20 May 2011, 0012 EDT

Like Robert Haddick, though for different reasons, I was glad to see a State Department spokesperson publicly issue the legal justification for the manner in which the OBL raid was carried out.* Also as a blogger, I was delighted to see the explanation take the form of a much-trumpeted guest post at Opinio Juris.

Slightly disappointed, however, at the content of the post, posted earlier today.

To begin with, Harold Koh focuses solely on jus in bello concerns, although important legal questions were about whether it was legal to conduct the raid on Pakistani soil. I can imagine a number of ways you could argue that case, any of which would have been fascinating from a norm development perspective, so I’m disappointed the State Department is so opaque on this.

Koh also spends over half the post simply pasting in his comments on drone warfare last year – interesting since drones weren’t even used for this operation. It makes some sense, however, given that the real issue with drones isn’t the drones – it’s targeted killings.

The most interesting part of the argument, however, and what we should watch for commentary on in the next few days, is Koh’s comments on the law of surrender – addressing the conditions under which bin Laden would have been captured instead of killed. Here is what he writes:

Consistent with the laws of armed conflict and U.S. military doctrine, the U.S. forces were prepared to capture bin Laden if he had surrendered in a way that they could safely accept.

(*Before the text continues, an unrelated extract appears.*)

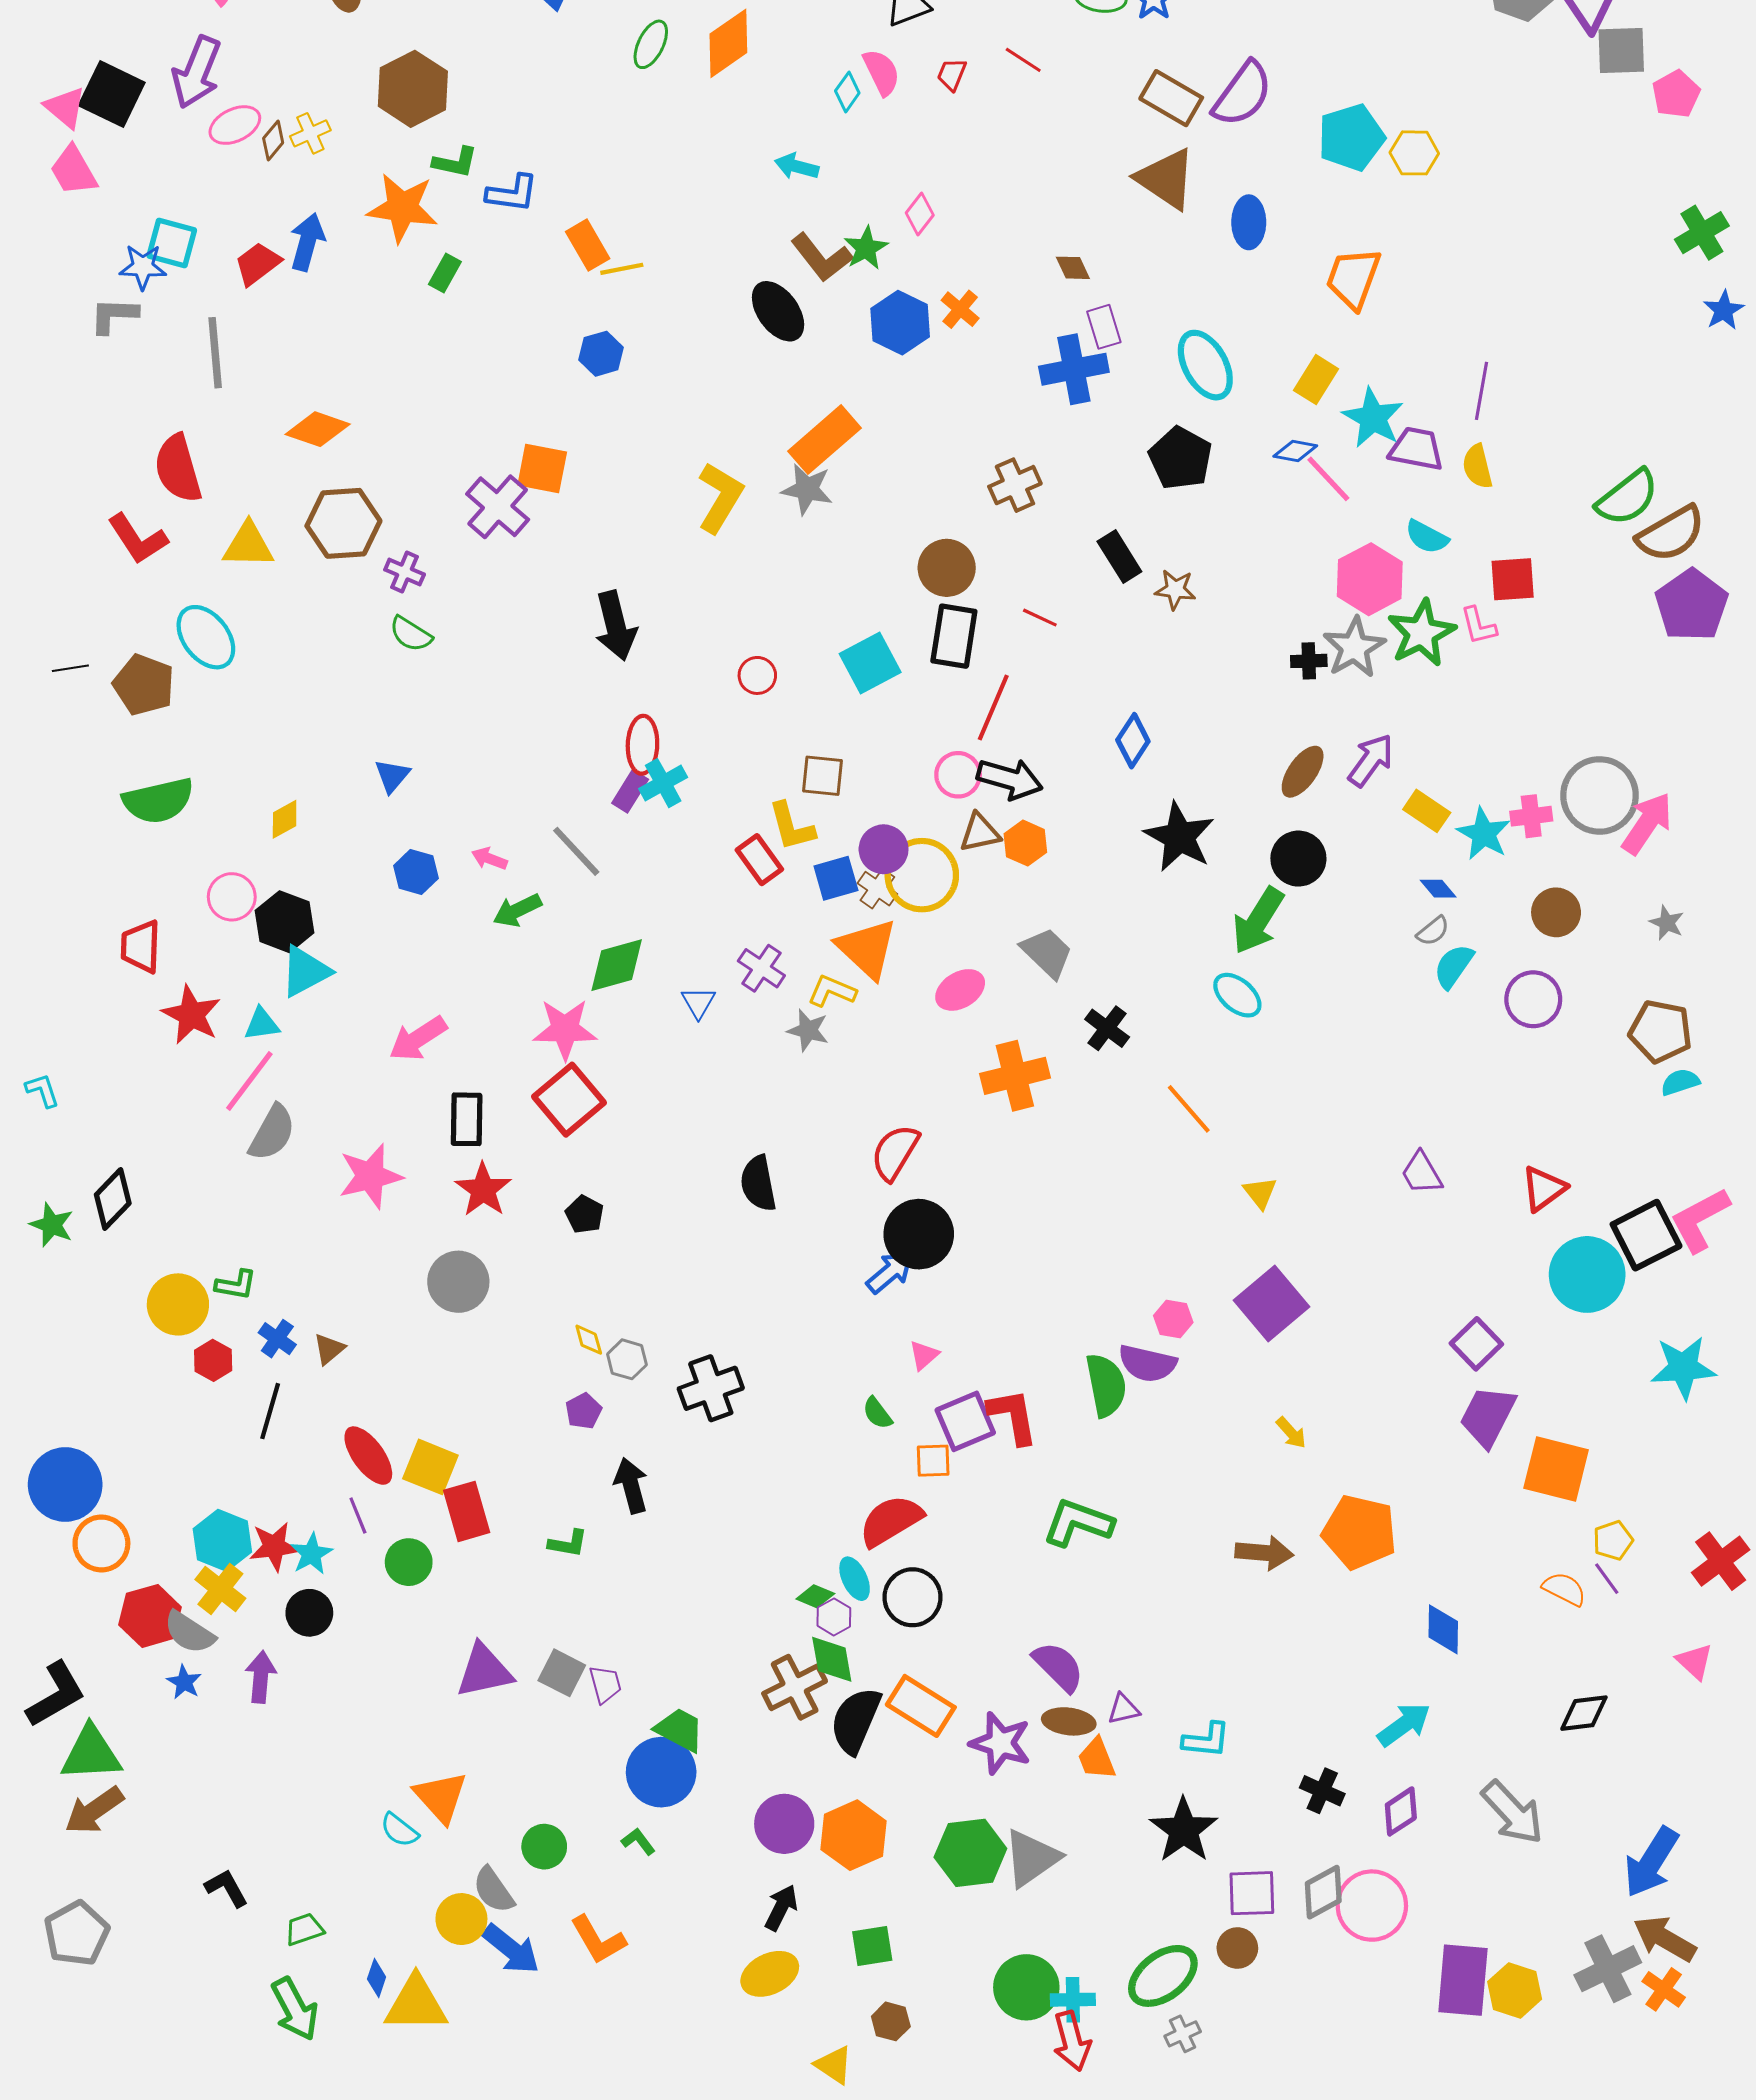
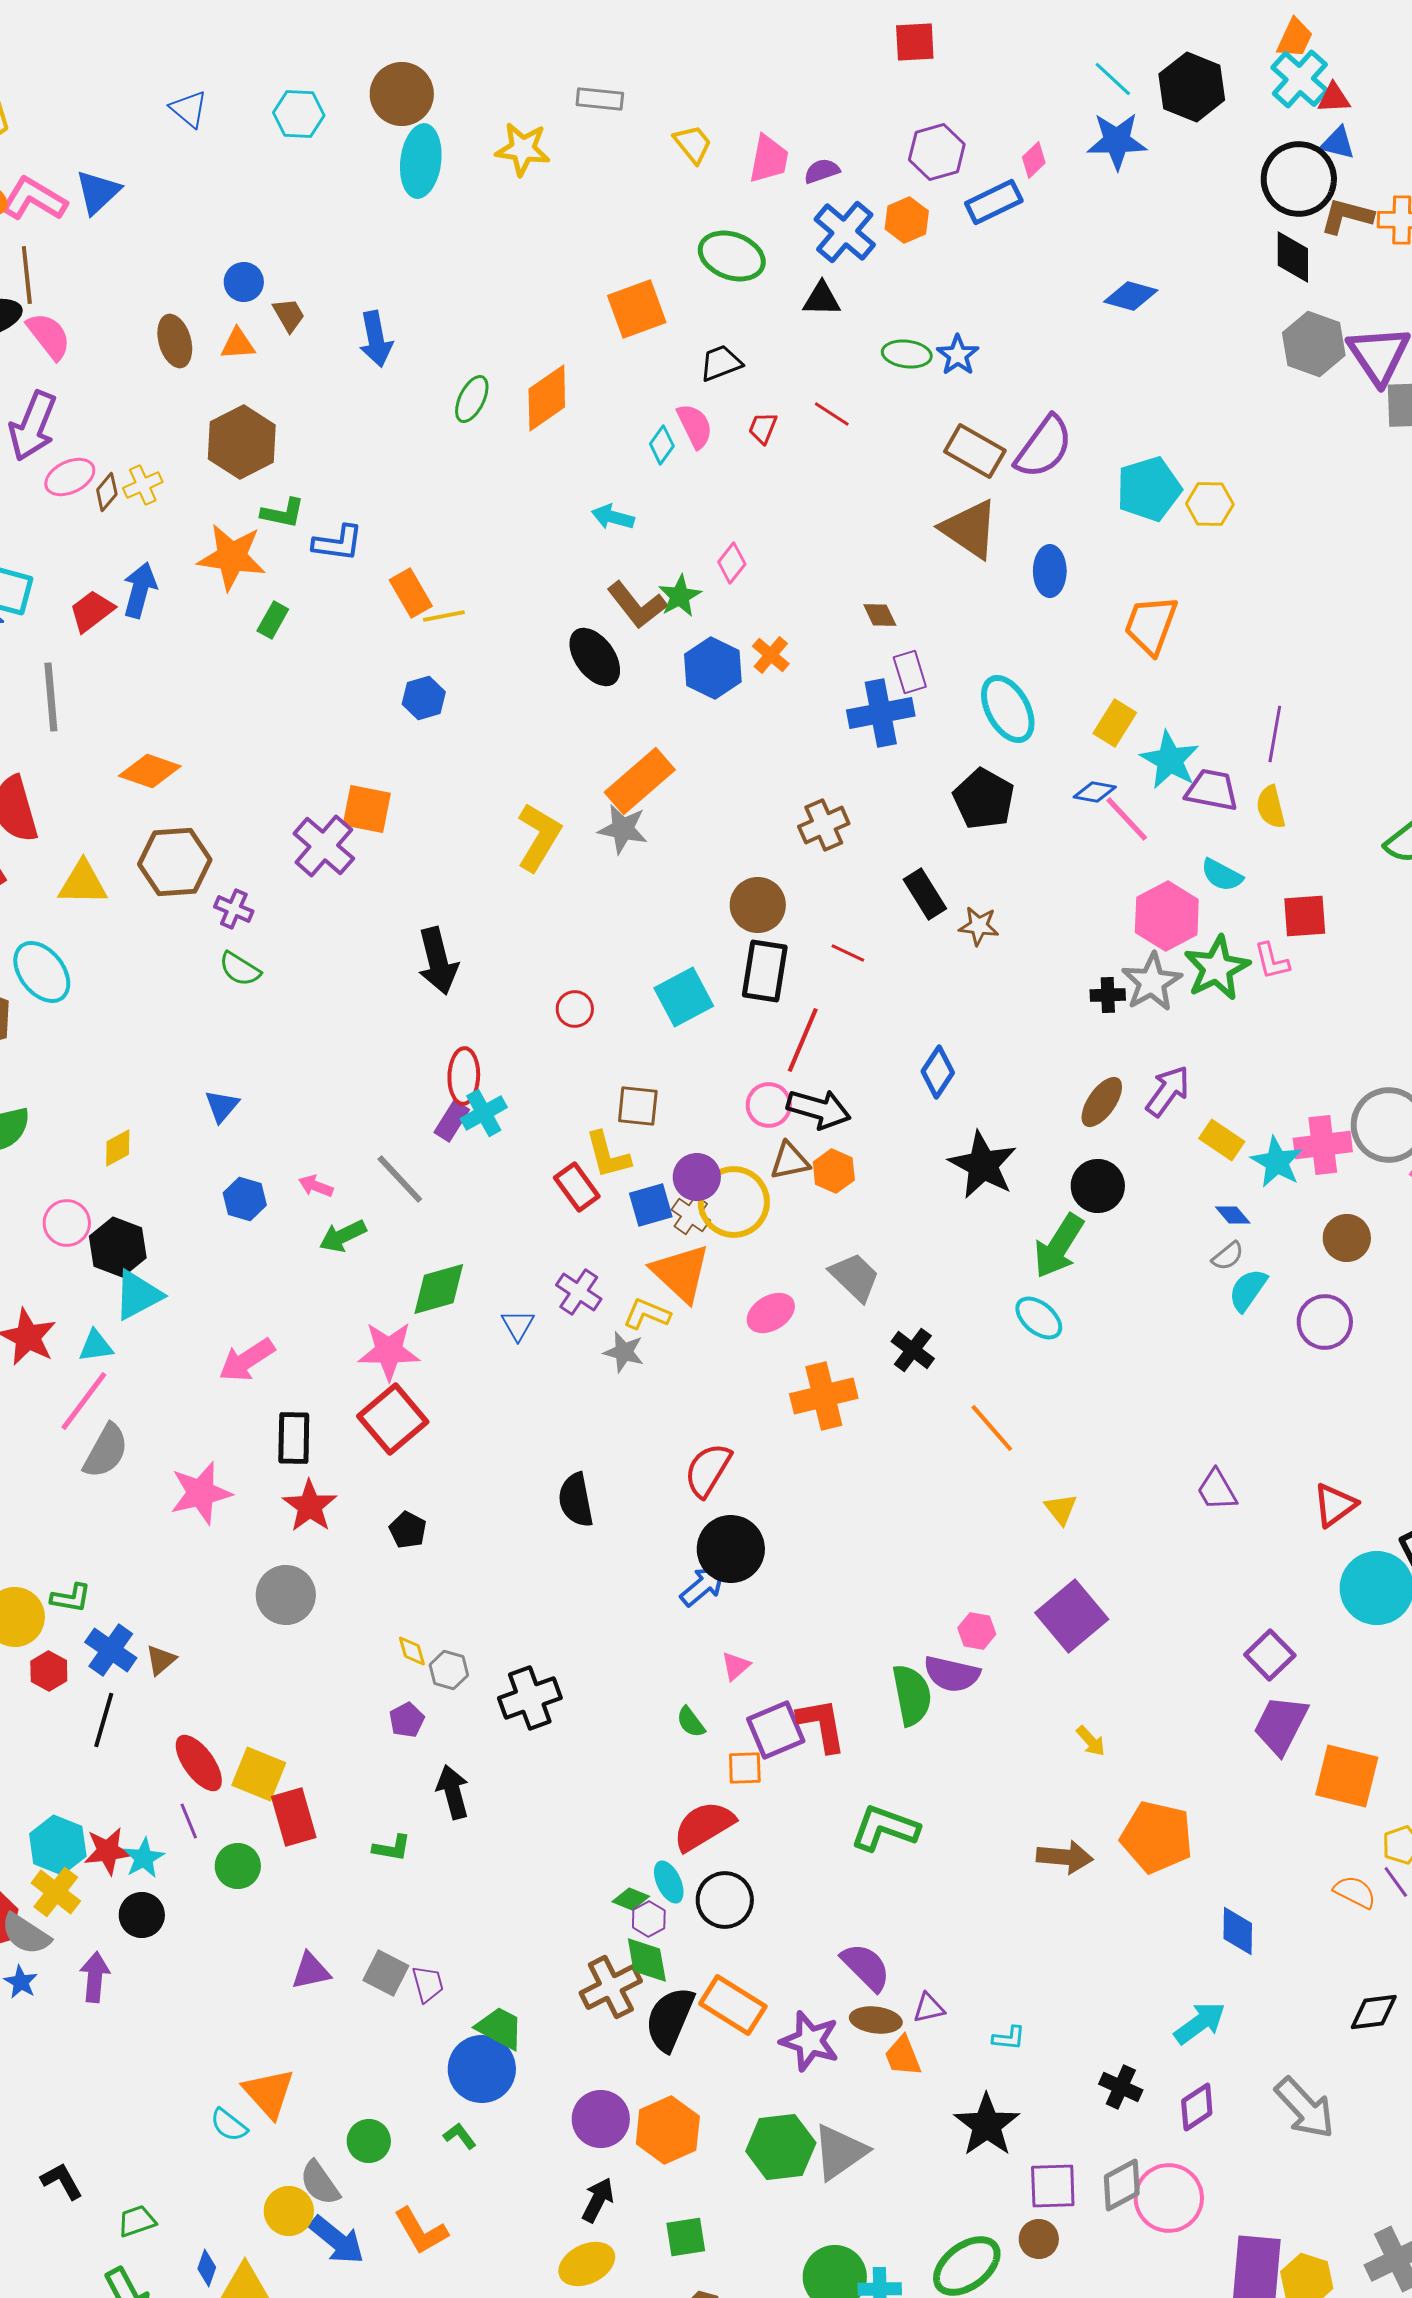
pink cross: (1531, 816) -> (1323, 1145), size x1.4
blue cross: (277, 1339) -> (111, 1650), size x1.4
purple triangle: (484, 1671) -> (311, 1971), size x0.7
cyan L-shape: (1206, 1740) -> (1009, 2038), size x0.7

The laws of armed conflict require acceptance of a genuine offer of surrender that is clearly communicated by the surrendering party and received by the opposing force, under circumstances where it is feasible for the opposing force to accept that offer of surrender [my emphasis]. But where that is not the case, those laws authorize use of lethal force against an enemy belligerent, under the circumstances presented here.

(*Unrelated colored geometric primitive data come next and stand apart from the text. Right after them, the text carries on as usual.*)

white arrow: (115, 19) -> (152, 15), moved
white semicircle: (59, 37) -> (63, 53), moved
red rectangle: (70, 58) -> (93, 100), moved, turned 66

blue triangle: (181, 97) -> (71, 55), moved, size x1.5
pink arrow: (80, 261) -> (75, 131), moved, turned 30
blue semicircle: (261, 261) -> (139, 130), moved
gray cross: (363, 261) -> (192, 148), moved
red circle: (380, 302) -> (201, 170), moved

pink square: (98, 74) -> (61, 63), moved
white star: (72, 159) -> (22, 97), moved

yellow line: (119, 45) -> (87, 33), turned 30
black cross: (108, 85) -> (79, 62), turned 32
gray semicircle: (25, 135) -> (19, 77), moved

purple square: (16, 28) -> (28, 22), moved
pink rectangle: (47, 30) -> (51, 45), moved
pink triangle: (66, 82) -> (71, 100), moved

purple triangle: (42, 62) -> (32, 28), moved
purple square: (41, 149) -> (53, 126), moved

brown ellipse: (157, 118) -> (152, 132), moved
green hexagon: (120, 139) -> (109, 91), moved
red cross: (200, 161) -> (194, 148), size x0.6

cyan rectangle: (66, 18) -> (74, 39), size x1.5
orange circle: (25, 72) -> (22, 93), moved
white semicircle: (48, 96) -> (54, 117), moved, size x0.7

Now, I do not understand the law of surrender perfectly, and when I went to look it up I had a hard time identifying the appropriate clauses, though I’ll update this post as soon as I hear back from people trained in the nuances of Hague and Geneva law. (Help, Stephanie?) But in my non-lawyer’s understanding the requirement to accept surrender if it is requested is not contingent on any contextual understanding of whether in the judgment of belligerents the circumstances render it ‘feasible’.**

Milbloggers who have commented on the bin Laden raid echo this understanding – here for example is Ghosthawk:

Look, in war, if someone is attempting to surrender, you have a legal and moral obligation to accept that surrender.

Ken Anderson, on the other hand, who is actually a lawyer, tells us at Volokh Conspiracy that Koh’s articulation is entirely consistent with both treaty law and the UCMJ:

This is the international law standard in the laws of war for surrender, and it is the standard applied in operational law by US JAG in operations in Afghanistan on a regular basis — in conventional operations as well as special operations. I had some fears that, in order to present what was apparently a marvelously clean operation in terms of targeting and collateral damage in its most favorable light, the administration might be tempted to raise the bar on the law of surrender. It is an act in the law of war that is much more fraught and difficult in many circumstances than it might appear. But the Legal Adviser has stated the law as it is, and as it is operationally applied by US forces on a regular basis.

Unfortunately Ken doesn’t point us to the specific provisions in his post, so that we can interpret them for ourselves. I hope to get you more on this as my own understanding improves, and I can’t wait to use this as a case study in Rules of War next year.

The open thread on Koh’s remarks is here.

*(More on the latest details of the raid here. Kavetching about the coverage of raid details here.)

**To be absolutely clear, I am not claiming that bin Laden tried to surrender, or that Seals were required to offer him that option if he didn’t ask for it. I’m saying that hypothetically if he had asked for it, I am unfamiliar with conditions under which it would have been legal for troops to then kill him anyway due to it being “infeasible” to accept his surrender.